1

I am trying to get the whole data of this table. However, in the last row there is "Load More" table row that I do not know how to load. So far I have tried different approaches that did not work,

  1. I tried to click on the row itself by this:
from selenium import webdriver
driver = webdriver.Chrome()
driver.get(url)
soup = BeautifulSoup(driver.page_source, 'html.parser')

table = soup.find('table', {"class": "competition-leaderboard__table"})

i = 0
for team in table.find.all('tbody'):
    rows = team.find_all('tr')
    for row in rows:
        i = i + 1
        if (i == 51):
            row.click()

        //the scraping code for the first 50 elements
        

The code above throws an error saying that "'NoneType' object is not callable".

Another thing that I have tried that did not work is the following: I tried to get the load more table row by its' class and click on it.

from selenium import webdriver
driver = webdriver.Chrome()
driver.get(url)

load_more = driver.find_element_by_class_name('competition-leaderboard__load-more-wrapper')
load_more.click()

soup = BeautifulSoup(driver.page_source, 'html.parser')

The code above also did not work.

So my question is how can I make python click on the "Load More" table row as in the HTML structure of the site it seems like "Load More" is not a button that is clickable.

grigyan
  • 71
  • 7

1 Answers1

0

In your code you have to accept cookies first, and then you can click 'Load more' button.
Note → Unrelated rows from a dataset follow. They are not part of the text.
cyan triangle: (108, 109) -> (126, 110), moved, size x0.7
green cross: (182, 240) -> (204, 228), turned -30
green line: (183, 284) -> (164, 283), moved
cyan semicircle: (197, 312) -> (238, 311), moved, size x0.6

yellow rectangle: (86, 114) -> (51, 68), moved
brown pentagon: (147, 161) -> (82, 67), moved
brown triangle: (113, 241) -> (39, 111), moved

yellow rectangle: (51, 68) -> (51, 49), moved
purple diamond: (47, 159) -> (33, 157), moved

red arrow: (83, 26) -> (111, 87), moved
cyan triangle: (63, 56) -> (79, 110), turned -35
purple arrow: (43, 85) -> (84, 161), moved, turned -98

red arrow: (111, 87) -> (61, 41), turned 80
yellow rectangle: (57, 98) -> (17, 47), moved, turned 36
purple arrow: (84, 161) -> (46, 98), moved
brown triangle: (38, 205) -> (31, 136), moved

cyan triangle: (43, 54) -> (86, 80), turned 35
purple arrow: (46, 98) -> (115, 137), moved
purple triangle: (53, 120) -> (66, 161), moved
CSS selectors are the most suitable in this case.

import time

from selenium import webdriver
from selenium.webdriver.common.by import By
from selenium.webdriver.support.wait import WebDriverWait
from selenium.webdriver.support import expected_conditions as EC

driver = webdriver.Chrome(executable_path='/snap/bin/chromium.chromedriver')
driver.implicitly_wait(10)
driver.get('https://www.kaggle.com/c/coleridgeinitiative-show-us-the-data/leaderboard')

wait = WebDriverWait(driver, 30)
wait.until(EC.element_to_be_clickable((By.CSS_SELECTOR, ".sc-pAyMl.dwWbEz .sc-AxiKw.kOAUSS>.sc-AxhCb.gsXzyw")))
cookies = driver.find_element_by_css_selector(".sc-pAyMl.dwWbEz .sc-AxiKw.kOAUSS>.sc-AxhCb.gsXzyw").click()
load_more = driver.find_element_by_css_selector(".competition-leaderboard__load-more-count").click()
time.sleep(10)  # Added for you to make sure that both buttons were clicked
driver.close()
driver.quit()

I tested this snippet and it clicked the desired button. Note that I've added WebDriverWait in order to wait until the first button is clickable.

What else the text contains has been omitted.